Just bought this guitar - anyone know what kind it is?

On impulse, I bought this electric guitar on eBay. I found it when I was searching for a Teisco (a Japanese brand popular in the 70s.) Here’s the listing: Teisco style guitar. It’s unlabeled (no brand name on headstock) - I’ve seen a lot of this on old Japanese electric guitars at music shops. I wonder where the guitar originated?

I’m no guitar snob - I like the old, cheap beat up vintage Japanese guitars, and I’m just going to play garage rock with it if I wind up playing with other people. I do plan on replacing the tuners if they turn out to be crap, which is probably pretty likely. Other than that, all I care is that it’s an electric guitar.

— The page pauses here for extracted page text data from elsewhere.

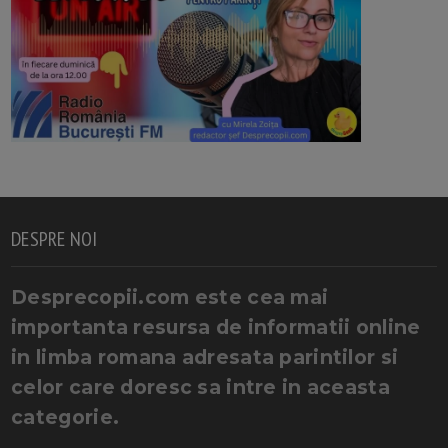
DESPRE NOI
Desprecopii.com este cea mai
importanta resursa de informatii online
in limba romana adresata parintilor si
celor care doresc sa intre in aceasta
categorie.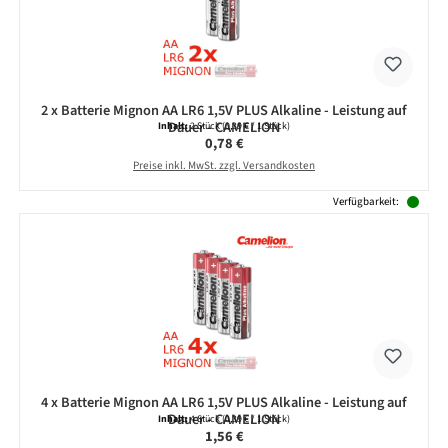
2 x Batterie Mignon AA LR6 1,5V PLUS Alkaline - Leistung auf
Dauer - CAMELION
Inhalt:
2 Stück
(0,39 € / 1 Stück)
Regulärer Preis:
0,78 €
Preise inkl. MwSt. zzgl. Versandkosten
Verfügbarkeit:
4 x Batterie Mignon AA LR6 1,5V PLUS Alkaline - Leistung auf
Dauer - CAMELION
Inhalt:
4 Stück
(0,39 € / 1 Stück)
Regulärer Preis:
1,56 €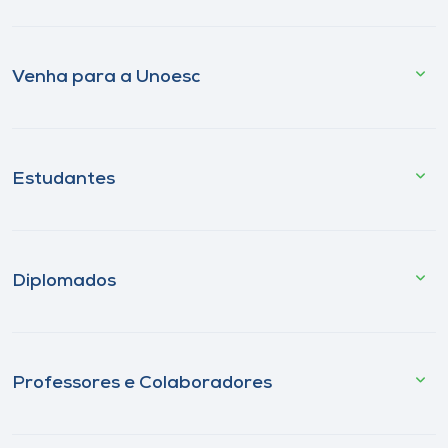
Venha para a Unoesc
Estudantes
Diplomados
Professores e Colaboradores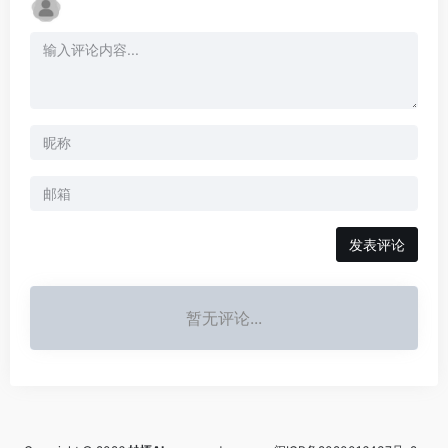
发表评论
暂无评论...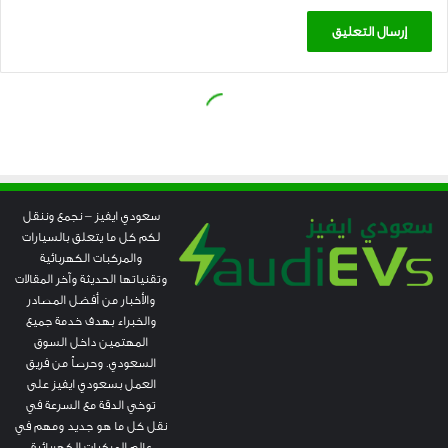
سعودي ايفيز – نجمع وننقل
لكم كل ما يتعلق بالسيارات
والمركبات الكهربائية
وتقنياتها الحديثة وآخر المقالات
والأخبار من أفضل المصادر
والخبراء بهدف خدمة جميع
المهتمين داخل السوق
السعودي. وحرصاً من فريق
العمل بسعودي ايفيز على
توخي الدقة مع السرعة في
نقل كل ما هو جديد ومهم في
عالم المركبات الكهربائية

Does anyone have any idea what the origin of this guitar is? It’s clearly an “off-brand” (actually, NO-brand) - so where did it come from? Was there some company that mass produced guitars and then left the headstock unbranded, selling them to other companies so they could badge them as their own? I’ve seen Teisco type guitars badged as Kingston, Noble and various other obscure names that are all virtually the same guitar. Is that the case with this one?

No clue - but it looks cool. There are a few private-label factories that just crank out TONS of guitars in the Far East - Samick in Korea, Fuji Gen Gakki in Japan and I am sure a few equivalents in China and Indonesia. What their arrangements are with Teisco and all the other funky-brand guitars (Dillon, Oscar Schmidt, Samick, Jay Turser - you know the usual suspects) are unclear to me.

Have a ton of fun with it and do what you can to make sure it is set up properly before you attempt to wrangle noise out of that beast!

A quick Google search turned up this forum that seems to be all about old Japanese guitars. I didn’t dig around much but you might find something here.

I don’t know what it is either, but I love those old slider switches. They’re so 50’s!

Maybe I’ll put some on my Brian Moore Custom.

Or maybe not.

Hah. High end custom guitars are a truly beautiful thing - but there’s also a lot to be said for quirky, vintage cheapness, especially all the retro Japanese “space-age” stuff from the 70s. Some of the better Teisco models like the Spectrum are actually highly sought after by garage, punk or indie rockers (I think the Smashing Pumpkins guitarist used a Teisco at least for a while.)